In [4]:
# !pip install transformers pillow
# !pip install einops timm flash_attn

In [5]:
from google.colab import drive
drive.mount('/content/drive')

Drive already mounted at /content/drive; to attempt to forcibly remount, call drive.mount("/content/drive", force_remount=True).


In [6]:
from transformers import AutoProcessor, AutoModelForCausalLM
from PIL import Image
import requests
import numpy as np
import copy
import os

# Initialize the model and processor
model_id = 'microsoft/Florence-2-large'
model = AutoModelForCausalLM.from_pretrained(model_id, trust_remote_code=True).eval()
processor = AutoProcessor.from_pretrained(model_id, trust_remote_code=True)

The secret `HF_TOKEN` does not exist in your Colab secrets.
To authenticate with the Hugging Face Hub, create a token in your settings tab (https://huggingface.co/settings/tokens), set it as secret in your Google Colab and restart your session.
You will be able to reuse this secret in all of your notebooks.
Please note that authentication is recommended but still optional to access public models or datasets.


## Single Image

In [2]:
def preprocess_image(image_path):
    image = Image.open(image_path).convert("RGB")
    image_array = np.array(image)
    return image_array

def run_example(task_prompt, image_path, text_input=None):
    if text_input is None:
        prompt = task_prompt
    else:
        prompt = task_prompt + text_input

    # Ensure the image is in the correct format
    image_array = preprocess_image(image_path)
    inputs = processor(text=prompt, images=image_array, return_tensors="pt")
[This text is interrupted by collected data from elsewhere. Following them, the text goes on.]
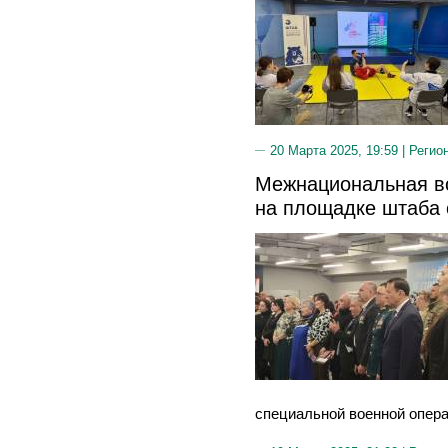
20 Марта 2025, 19:59 |
Регио
Межнациональная в
на площадке штаба
специальной военной опера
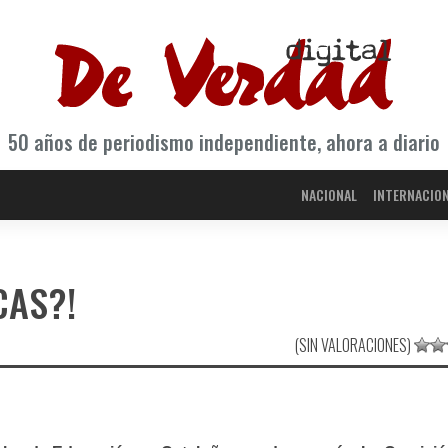
50 años de periodismo independiente, ahora a diario
NACIONAL
INTERNACIO
CAS?!
(SIN VALORACIONES)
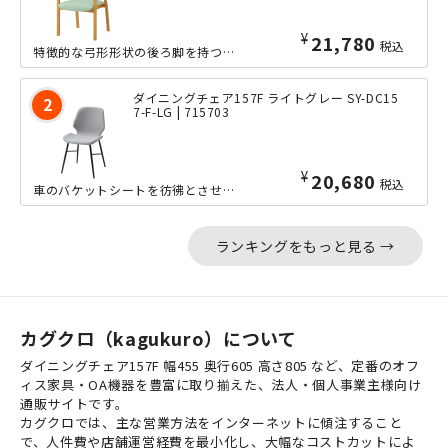
¥
21,780
税込
特徴的な弓形形状の後ろ脚を持つ、ダイニングチェア。上からの圧力が分散し、安定性に...
ダイニングチェア157F ライトグレー SY-DC15
7-F-LG | 715703
¥
20,680
税込
車のバケットシートを彷彿とさせる形状の座面が特徴的な、モダンスタイルのチェアです...
ランキングをもっと見る →
カグクロ（kagukuro）について
ダイニングチェア157F 幅455 奥行605 高さ805 など、定番のオフ
ィス家具・OA機器を豊富に取り揃えた、法人・個人事業主様向け
通販サイトです。
カグクロでは、主な営業方法をインターネットに傾注すること
で、人件費や店舗運営経費を最小化し、大幅なコストカットによ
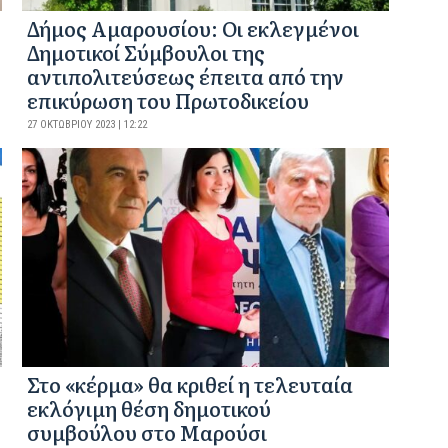
Δήμος Αμαρουσίου: Οι εκλεγμένοι
Δημοτικοί Σύμβουλοι της
αντιπολιτεύσεως έπειτα από την
επικύρωση του Πρωτοδικείου
27 ΟΚΤΩΒΡΊΟΥ 2023 | 12:22
Στο «κέρμα» θα κριθεί η τελευταία
εκλόγιμη θέση δημοτικού
συμβούλου στο Μαρούσι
    generated_ids = model.generate(
        input_ids=inputs['input_ids'],
        pixel_values=inputs['pixel_values'],
        max_new_tokens=1024,
        early_stopping=False,
        num_beams=3,
        do_sample=False,
    )

    generated_text = processor.batch_decode(generated_ids, skip_special_tokens=False)[0]
    parsed_answer = processor.post_process_generation(
        generated_text,
        task=task_prompt,
        image_size=(image_array.shape[1], image_array.shape[0])  # width, height
    )

    return parsed_answer

def save_results(image_path, results, output_folder):
    image_name = os.path.splitext(os.path.basename(image_path))[0]
    txt_filename = os.path.join(output_folder, image_name + '.txt')
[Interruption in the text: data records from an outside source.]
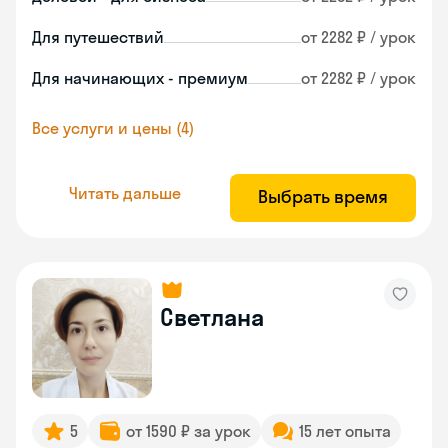
Для путешествий
от 2282 ₽ / урок
Для начинающих - премиум
от 2282 ₽ / урок
Все услуги и цены (4)
Читать дальше
Выбрать время
Светлана
5
от 1590 ₽ за урок
15 лет опыта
    # Preprocess image to get dimensions
    image_array = preprocess_image(image_path)

    # Extract bounding box information
    bboxes = results['<DENSE_REGION_CAPTION>']['bboxes']
    labels = results['<DENSE_REGION_CAPTION>']['labels']

    # Open the text file for writing
    with open(txt_filename, 'w') as f:
        for label, bbox in zip(labels, bboxes):
            x_min, y_min, x_max, y_max = bbox
            width = x_max - x_min
            height = y_max - y_min
            x_center = x_min + width / 2
            y_center = y_min + height / 2

            # Normalize coordinates
            x_center /= image_array.shape[1]
            y_center /= image_array.shape[0]
            width /= image_array.shape[1]
            height /= image_array.shape[0]

            # Write the label and normalized bounding box to the file
            f.write(f"{label} {x_center:.6f} {y_center:.6f} {width:.6f} {height:.6f}\n")

task_prompt = '<DENSE_REGION_CAPTION>'

image_path = '/content/drive/MyDrive/autolabel/car.jpg'
output_folder = '/content/drive/MyDrive/autolabel'
os.makedirs(output_folder, exist_ok=True)

results = run_example(task_prompt, image_path)
save_results(image_path, results, output_folder)


NameError: name 'os' is not defined

## Multiple Images in a Folder

In [5]:
from transformers import AutoProcessor, AutoModelForCausalLM
from PIL import Image
import numpy as np
import os

# Initialize the model and processor
model_id = 'microsoft/Florence-2-large'
model = AutoModelForCausalLM.from_pretrained(model_id, trust_remote_code=True).eval()
processor = AutoProcessor.from_pretrained(model_id, trust_remote_code=True)

def preprocess_image(image_path):
    image = Image.open(image_path).convert("RGB")
    image_array = np.array(image)
    return image_array

def run_example(task_prompt, image_path, text_input=None):
    if text_input is None:
        prompt = task_prompt
    else:
        prompt = task_prompt + text_input

    # Ensure the image is in the correct format
    image_array = preprocess_image(image_path)
    inputs = processor(text=prompt, images=image_array, return_tensors="pt")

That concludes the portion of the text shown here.